What Is Decision Analysis (DA)?
Decision analysis (DA) is a systematic, quantitative and visual approach to addressing and evaluating important choices confronted by businesses. Decision analysis utilizes a variety of tools to evaluate all relevant information to aid in the decision making process and incorporates aspects of psychology, management techniques and training, and economics. It is often used to assess decisions that are made in the context of multiple variables and which have many possible outcomes or objectives. It can be used by individuals or groups attempting to make a decision related to risk management, capital investments and strategic business decisions. A graphical representation of alternatives and possible solutions, as well as challenges and uncertainties, can be created on a decision tree or influence diagram.
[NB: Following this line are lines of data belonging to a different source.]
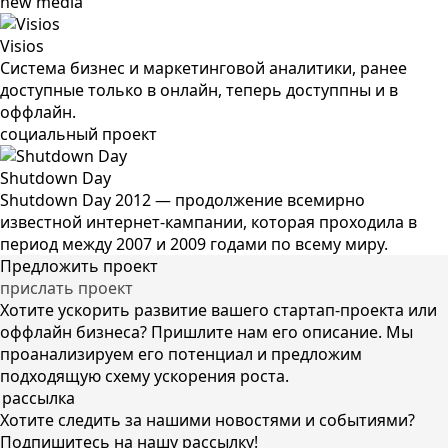
new media
Visios
Система бизнес и маркетинговой аналитики, ранее
доступные только в онлайн, теперь доступпны и в
оффлайн.
социальный проект
Shutdown Day
Shutdown Day 2012 — продолжение всемирно
известной интернет-кампании, которая проходила в
период между 2007 и 2009 годами по всему миру.
Предложить проект
прислать проект
Хотите ускорить развитие вашего стартап-проекта или
оффлайн бизнеса? Пришлите нам его описание. Мы
проанализируем его потенциал и предложим
подходящую схему ускорения роста.
рассылка
Хотите следить за нашими новостями и событиями?
Подпишитесь на нашу рассылку!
More sophisticated computer models have also been developed to aid in the decision analysis process.
The term decision analysis originated in 1964 by Ronald A. Howard, professor of Management Science and Engineering at Stanford University.
Understanding Decision Analysis (DA)
Decision analysis (DA) can be employed by large and small corporations alike when making various types of decisions including management, operations, marketing, capital investments or strategic decisions.
Example of Decision Analysis
For example, if XYZ real estate development company was deciding whether or not to build a new shopping center in a location, they might examine several pieces of input to aid in their decision-making process. These might include traffic at the proposed location on various days of the week at different times, the popularity of similar shopping centers in the area, financial demographics and spending habits of the area population, local competition, and preferred shopping habits of the area population. All of these items could be put into a decision analysis program and different simulations could be run that would help XYZ company make their decision about the shopping center.
Despite the helpful nature of this tool, critics of decision analysis cite "analysis paralysis," which is the over-thinking of a situation to the point that no decision can be made, as a negative and likely outcome of decision analysis practices. In addition, some researchers who study the methodologies utilized by decision makers argue that this type of analysis is not often used.